Toxicity of the Commons: Curating Open-Source Pre-Training Data
Catherine Arnett, Eliot Jones, Ivan P. Yamshchikov, Pierre-Carl Langlais
2024-10-31

Summary
This paper discusses a new approach to curating open-source training data for language models to reduce harmful outputs by filtering out toxic content.
What's the problem?
As large language models become more popular, there is a growing need for safe and effective training data. However, many existing datasets contain harmful or toxic content, which can lead to these models generating inappropriate or offensive outputs. Current methods for filtering such content often do not work well with public domain data, which can include historical documents and texts that have been scanned and converted using Optical Character Recognition (OCR). This makes it challenging to create a safe training environment for these models.
What's the solution?
The authors propose a new data curation pipeline called ToxicCommons, which includes a custom dataset that classifies texts based on five types of discrimination (like racial or gender-based) and violence. They also developed a classifier named Celadon that can efficiently detect toxic content in open-source datasets. This approach allows for better filtering of harmful material while still providing enough diverse data for training the models effectively.
Why it matters?
This research is important because it helps improve the safety of open-source language models by ensuring they are trained on cleaner, less harmful data.

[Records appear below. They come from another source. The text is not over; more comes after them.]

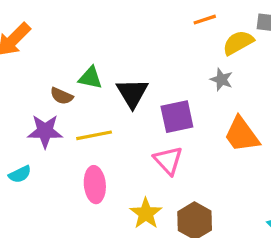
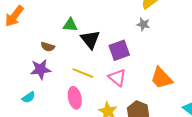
green triangle: (90, 78) -> (70, 25), moved
yellow line: (94, 135) -> (83, 73), moved, turned 40
orange trapezoid: (242, 135) -> (161, 78), moved

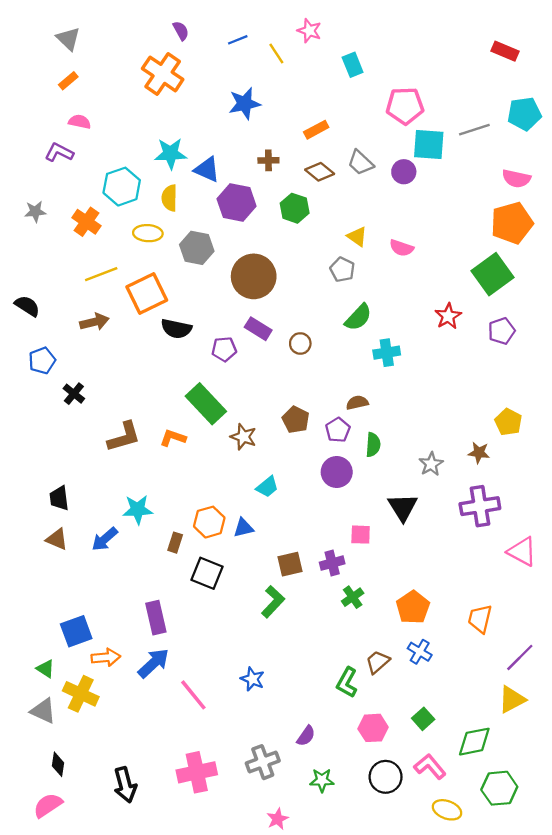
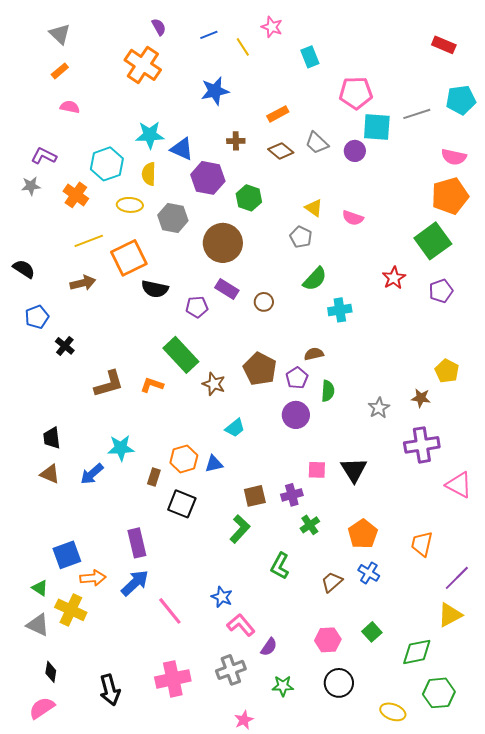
purple L-shape: (59, 152) -> (44, 156), moved
green hexagon: (295, 208) -> (249, 198), moved
brown pentagon: (296, 420) -> (260, 369), size x1.4
black triangle: (403, 507) -> (354, 470), moved
green L-shape: (347, 682) -> (280, 566), moved
pink L-shape: (430, 767) -> (241, 625), moved

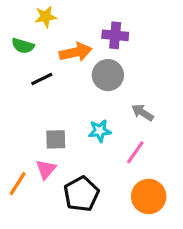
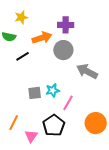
gray arrow: (143, 113) -> (87, 71), size x1.5
cyan star: (100, 131) -> (53, 90), moved
pink line: (135, 152) -> (68, 103), moved
pink triangle: (46, 169) -> (31, 136), moved

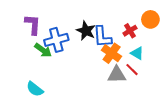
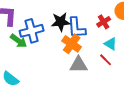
black star: (86, 31) -> (61, 22), turned -30
orange cross: (112, 53) -> (72, 44), moved
gray triangle: (117, 75) -> (79, 65), moved

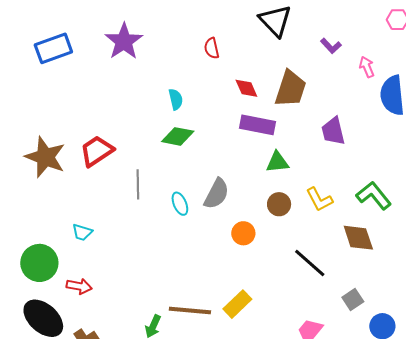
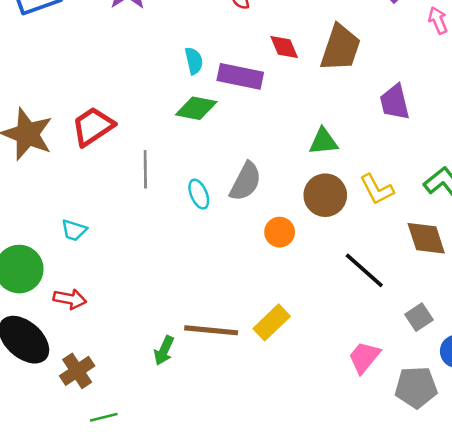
purple rectangle: (257, 125) -> (240, 76), moved
brown circle: (279, 204) -> (325, 195), size x1.4

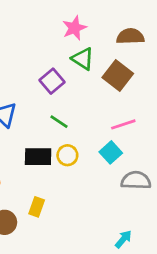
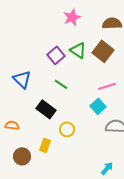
green triangle: (83, 59) -> (78, 50), moved
yellow circle: (67, 155) -> (67, 129), moved
black rectangle: (38, 157) -> (46, 109), turned 36

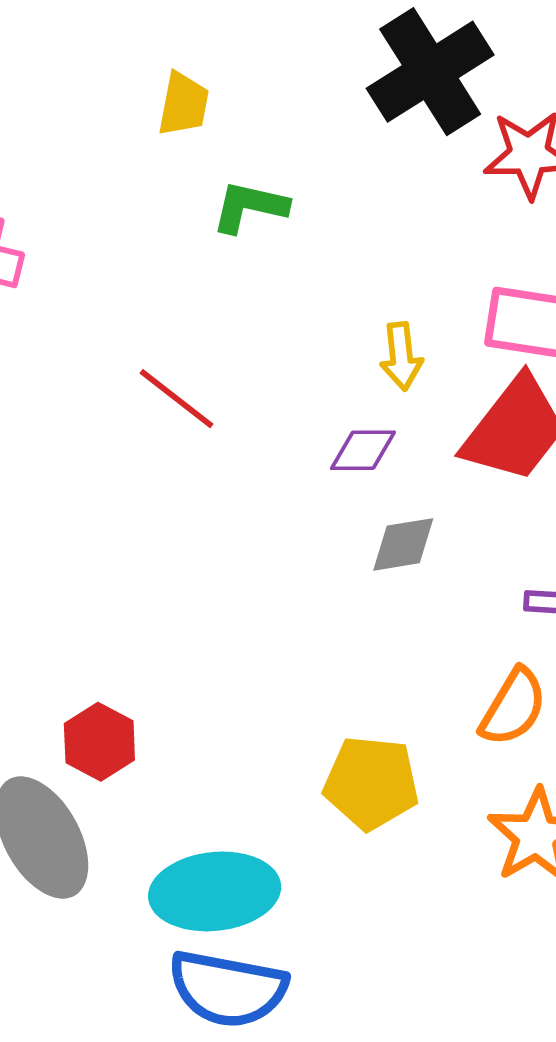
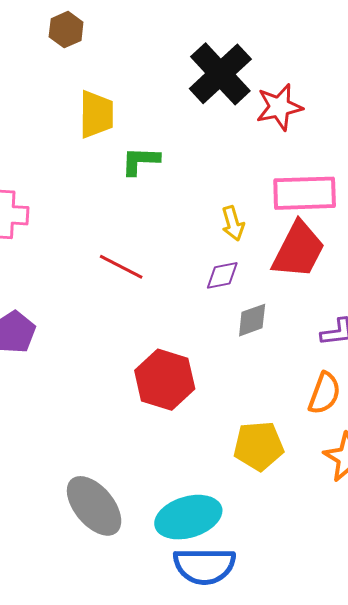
yellow trapezoid: (183, 104) -> (96, 114), size x1.4
red hexagon: (99, 742) -> (165, 380), moved, size x1.5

By creating better tools for filtering toxicity, the study contributes to the development of more responsible AI systems that can be used safely in various applications, including education, customer service, and content creation.
Abstract
Open-source large language models are becoming increasingly available and popular among researchers and practitioners. While significant progress has been made on open-weight models, open training data is a practice yet to be adopted by the leading open-weight models creators. At the same time, there researchers are working to make language models safer. We propose a data curation pipeline to reduce harmful outputs by models trained on public domain data. There are unique challenges to working with public domain data, as these sources differ from web text in both form and content. Many sources are historical documents and are the result of Optical Character Recognition (OCR). Consequently, current state-of-the-art approaches to toxicity filtering are often infeasible or inappropriate for open data models. In this paper, we introduce a new fully open-source pipeline for open-data toxicity filtering. Our contributions are threefold. We create a custom training dataset, ToxicCommons, which is composed of texts which have been classified across five different dimensions (racial/origin-based, gender/sex-based, religious, ability-based discrimination, and violence). We use this dataset to train a custom classifier, Celadon, that can be used to detect toxic content in open data more efficiently at a larger scale. Finally, we describe the balanced approach to content filtration that optimizes safety filtering with respect to the filtered data available for training.